INNER JOIN @phonenum p2

ON p1.phone = p2.phone and p1.pdate > p2.pdate

The Delete statement in test code

Declare @phonenum table (phone varchar(10), pdate int)

insert -- set up for test

into @phonenum (phone,pdate)

select '1',1 union all

select '2',2 union all

select '3',3 union all

select '3',2 union all

select '4',2 union all

select '5',1 union all

select '5',7 union all

select '5',3 union all

select '6',1

select 'original table', phone, pdate -- show before picture

from @phonenum

/* Remove the dups from the original table based on oldest date */

DELETE p1

FROM @phonenum p1

INNER JOIN @phonenum p2

ON p1.phone = p2.phone and p1.pdate > p2.pdate

select 'after delete', phone, pdate -- show after picture

from @phonenum

Toni

I cant let you do that Dave Right there with Babe Points: 783 More actions · Answer 12

I would be hesitant about deleting duplicates in the same statement that finds them. If the table was non trivial size (ie. you didnt want to hand list the record keys to be deleted)

Any long running scan of the table looking for duplicates could cascade its lock to table level.
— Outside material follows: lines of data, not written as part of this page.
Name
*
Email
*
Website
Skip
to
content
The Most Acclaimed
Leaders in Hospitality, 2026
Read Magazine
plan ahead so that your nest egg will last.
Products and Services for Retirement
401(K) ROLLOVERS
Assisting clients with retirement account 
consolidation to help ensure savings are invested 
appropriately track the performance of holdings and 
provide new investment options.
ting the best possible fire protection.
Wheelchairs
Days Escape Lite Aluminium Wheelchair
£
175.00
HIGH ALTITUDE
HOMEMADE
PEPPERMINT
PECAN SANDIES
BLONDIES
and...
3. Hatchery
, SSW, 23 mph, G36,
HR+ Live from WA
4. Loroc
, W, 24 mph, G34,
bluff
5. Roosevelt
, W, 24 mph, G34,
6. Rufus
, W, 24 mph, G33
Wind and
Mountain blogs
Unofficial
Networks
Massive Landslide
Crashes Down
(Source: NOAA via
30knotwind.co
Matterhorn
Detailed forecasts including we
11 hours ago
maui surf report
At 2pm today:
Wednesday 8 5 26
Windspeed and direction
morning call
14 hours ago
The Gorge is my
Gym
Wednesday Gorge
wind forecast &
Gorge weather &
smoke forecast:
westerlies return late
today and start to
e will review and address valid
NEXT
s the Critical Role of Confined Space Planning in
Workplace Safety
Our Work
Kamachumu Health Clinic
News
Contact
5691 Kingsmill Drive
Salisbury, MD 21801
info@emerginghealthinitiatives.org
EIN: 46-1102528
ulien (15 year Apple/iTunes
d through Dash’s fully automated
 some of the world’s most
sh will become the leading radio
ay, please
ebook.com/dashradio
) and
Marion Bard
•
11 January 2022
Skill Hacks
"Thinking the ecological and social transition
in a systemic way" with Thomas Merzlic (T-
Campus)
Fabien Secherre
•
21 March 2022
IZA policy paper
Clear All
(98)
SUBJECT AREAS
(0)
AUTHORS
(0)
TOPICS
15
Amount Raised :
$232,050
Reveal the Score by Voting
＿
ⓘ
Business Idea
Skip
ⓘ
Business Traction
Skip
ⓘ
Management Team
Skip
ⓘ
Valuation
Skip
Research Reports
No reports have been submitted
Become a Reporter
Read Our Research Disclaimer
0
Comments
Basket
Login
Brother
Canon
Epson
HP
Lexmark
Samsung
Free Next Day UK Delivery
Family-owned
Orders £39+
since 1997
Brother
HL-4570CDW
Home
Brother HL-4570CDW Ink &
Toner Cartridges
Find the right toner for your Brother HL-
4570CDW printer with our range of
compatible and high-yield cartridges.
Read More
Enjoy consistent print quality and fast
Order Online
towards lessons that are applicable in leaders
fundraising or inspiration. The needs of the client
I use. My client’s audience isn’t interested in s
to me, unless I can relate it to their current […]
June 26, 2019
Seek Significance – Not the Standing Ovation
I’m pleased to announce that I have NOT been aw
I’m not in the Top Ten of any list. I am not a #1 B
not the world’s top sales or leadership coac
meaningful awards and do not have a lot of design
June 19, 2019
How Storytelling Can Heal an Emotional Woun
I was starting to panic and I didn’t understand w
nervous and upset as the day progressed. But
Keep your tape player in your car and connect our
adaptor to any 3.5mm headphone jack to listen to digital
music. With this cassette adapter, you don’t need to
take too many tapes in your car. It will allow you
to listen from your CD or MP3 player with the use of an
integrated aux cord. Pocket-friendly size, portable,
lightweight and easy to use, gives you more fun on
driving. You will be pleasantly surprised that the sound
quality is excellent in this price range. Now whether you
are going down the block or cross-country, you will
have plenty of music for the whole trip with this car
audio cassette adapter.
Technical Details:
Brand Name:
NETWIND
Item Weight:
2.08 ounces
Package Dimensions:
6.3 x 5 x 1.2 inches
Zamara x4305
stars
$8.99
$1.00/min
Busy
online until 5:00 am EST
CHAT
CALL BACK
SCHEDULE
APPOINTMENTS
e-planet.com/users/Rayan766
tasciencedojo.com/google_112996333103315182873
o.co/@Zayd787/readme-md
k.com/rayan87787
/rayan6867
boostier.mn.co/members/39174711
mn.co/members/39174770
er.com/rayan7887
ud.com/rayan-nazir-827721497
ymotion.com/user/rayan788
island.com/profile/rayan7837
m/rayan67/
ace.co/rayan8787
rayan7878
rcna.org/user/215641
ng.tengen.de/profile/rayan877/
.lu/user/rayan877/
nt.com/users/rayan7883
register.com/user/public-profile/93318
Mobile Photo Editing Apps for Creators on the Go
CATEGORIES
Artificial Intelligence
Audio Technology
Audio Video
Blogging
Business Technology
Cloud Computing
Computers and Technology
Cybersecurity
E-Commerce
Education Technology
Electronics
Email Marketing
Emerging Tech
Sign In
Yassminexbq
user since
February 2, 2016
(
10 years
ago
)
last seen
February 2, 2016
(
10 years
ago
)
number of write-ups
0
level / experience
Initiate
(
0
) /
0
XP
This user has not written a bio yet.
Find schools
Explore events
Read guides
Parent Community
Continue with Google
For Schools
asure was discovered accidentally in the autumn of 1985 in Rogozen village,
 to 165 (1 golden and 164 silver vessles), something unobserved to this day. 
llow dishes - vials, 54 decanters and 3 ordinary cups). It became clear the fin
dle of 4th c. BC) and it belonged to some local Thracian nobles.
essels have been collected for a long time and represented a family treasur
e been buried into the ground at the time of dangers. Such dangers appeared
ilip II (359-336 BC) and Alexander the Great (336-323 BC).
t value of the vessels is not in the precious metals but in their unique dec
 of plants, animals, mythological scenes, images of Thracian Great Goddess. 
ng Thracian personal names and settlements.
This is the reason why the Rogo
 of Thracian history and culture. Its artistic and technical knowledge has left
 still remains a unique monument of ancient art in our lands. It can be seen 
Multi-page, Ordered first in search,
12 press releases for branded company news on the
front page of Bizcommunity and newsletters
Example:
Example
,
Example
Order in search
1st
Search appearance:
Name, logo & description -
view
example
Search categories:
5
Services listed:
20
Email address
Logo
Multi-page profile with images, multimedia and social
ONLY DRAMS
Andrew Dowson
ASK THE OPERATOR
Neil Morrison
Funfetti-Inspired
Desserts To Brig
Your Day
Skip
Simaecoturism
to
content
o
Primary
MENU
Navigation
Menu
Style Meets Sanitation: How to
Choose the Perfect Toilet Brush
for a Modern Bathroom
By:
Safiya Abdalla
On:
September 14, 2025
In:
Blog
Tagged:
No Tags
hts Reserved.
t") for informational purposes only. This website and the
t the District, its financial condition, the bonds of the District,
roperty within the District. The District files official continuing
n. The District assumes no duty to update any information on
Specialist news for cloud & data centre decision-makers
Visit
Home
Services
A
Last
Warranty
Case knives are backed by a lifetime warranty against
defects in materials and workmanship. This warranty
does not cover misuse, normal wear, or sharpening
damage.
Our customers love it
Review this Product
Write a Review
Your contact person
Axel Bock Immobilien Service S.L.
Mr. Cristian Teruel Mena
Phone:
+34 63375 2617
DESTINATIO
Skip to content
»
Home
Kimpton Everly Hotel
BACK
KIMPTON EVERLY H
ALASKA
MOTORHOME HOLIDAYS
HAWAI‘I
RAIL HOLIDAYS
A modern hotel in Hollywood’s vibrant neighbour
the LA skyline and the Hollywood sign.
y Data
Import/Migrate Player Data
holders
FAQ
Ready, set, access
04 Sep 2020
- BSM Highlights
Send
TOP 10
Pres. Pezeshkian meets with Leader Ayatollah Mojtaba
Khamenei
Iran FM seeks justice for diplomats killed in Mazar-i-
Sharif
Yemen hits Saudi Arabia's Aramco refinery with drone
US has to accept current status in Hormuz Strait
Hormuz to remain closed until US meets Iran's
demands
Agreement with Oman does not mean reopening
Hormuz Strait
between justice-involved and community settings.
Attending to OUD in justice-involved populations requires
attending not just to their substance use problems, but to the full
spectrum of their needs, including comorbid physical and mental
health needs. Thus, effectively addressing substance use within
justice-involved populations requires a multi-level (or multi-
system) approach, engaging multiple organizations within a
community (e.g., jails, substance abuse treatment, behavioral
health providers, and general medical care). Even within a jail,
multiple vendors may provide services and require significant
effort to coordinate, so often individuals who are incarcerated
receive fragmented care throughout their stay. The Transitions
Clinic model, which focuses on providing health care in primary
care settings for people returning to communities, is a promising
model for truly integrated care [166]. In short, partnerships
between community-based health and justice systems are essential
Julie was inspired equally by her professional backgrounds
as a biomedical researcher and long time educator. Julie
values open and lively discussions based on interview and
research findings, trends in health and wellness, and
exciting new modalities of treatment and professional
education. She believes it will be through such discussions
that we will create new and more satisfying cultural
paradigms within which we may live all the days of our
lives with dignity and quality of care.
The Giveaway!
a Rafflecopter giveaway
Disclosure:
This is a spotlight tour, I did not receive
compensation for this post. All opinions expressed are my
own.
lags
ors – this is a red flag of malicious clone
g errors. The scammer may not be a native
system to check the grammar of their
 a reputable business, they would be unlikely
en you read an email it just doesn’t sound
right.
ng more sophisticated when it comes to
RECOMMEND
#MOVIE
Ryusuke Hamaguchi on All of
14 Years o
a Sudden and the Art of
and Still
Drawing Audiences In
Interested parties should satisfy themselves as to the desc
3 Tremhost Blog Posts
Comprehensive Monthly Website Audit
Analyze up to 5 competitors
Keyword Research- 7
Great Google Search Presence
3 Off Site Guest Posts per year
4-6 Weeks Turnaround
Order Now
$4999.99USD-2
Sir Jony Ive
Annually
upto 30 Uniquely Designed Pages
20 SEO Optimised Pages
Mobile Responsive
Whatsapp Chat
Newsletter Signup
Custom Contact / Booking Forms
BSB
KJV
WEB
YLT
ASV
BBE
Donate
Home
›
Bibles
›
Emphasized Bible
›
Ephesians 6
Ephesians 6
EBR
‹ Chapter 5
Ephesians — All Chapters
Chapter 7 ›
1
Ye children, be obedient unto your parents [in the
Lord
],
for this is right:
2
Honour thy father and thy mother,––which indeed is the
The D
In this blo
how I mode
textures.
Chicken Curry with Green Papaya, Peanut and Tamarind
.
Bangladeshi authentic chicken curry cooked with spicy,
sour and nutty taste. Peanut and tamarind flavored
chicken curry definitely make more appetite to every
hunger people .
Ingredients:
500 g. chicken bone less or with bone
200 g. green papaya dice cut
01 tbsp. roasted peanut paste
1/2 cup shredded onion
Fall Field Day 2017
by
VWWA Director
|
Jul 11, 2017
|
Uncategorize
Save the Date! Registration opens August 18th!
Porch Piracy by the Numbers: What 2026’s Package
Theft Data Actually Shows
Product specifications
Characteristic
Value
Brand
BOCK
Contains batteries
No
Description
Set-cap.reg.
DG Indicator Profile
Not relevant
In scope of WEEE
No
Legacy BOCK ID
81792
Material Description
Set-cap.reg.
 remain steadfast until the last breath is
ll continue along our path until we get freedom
Generated record deletes in small transactions would have less impact if the system was live.

endo64 Ten Centuries Points: 1012 More actions · Answer 13

And ofcourse you can create a CHECKSUM computed column which is calculated from all other fields. So you can determine all the duplicate records easily, they are all give the same checksum value.

But unfortunately CHECKSUM is 32 bit integers, so if you have too much records in your table it may give the same checksum value.

You can also use the

--create a checksum field to see duplicates

ALTER TABLE Phonebook

ADD chkValue AS checksum(first_name, last_name, phonenumber)

--select and/or delete duplicates

...

--create unique index so no more dup. can be inserted

CREATE INDEX chkUnique ON Phonebook (chkValue) WITH IGNORE_DUP_KEY

Don't forget, if you have thousands of records then there can be different rows that give the same checksum value.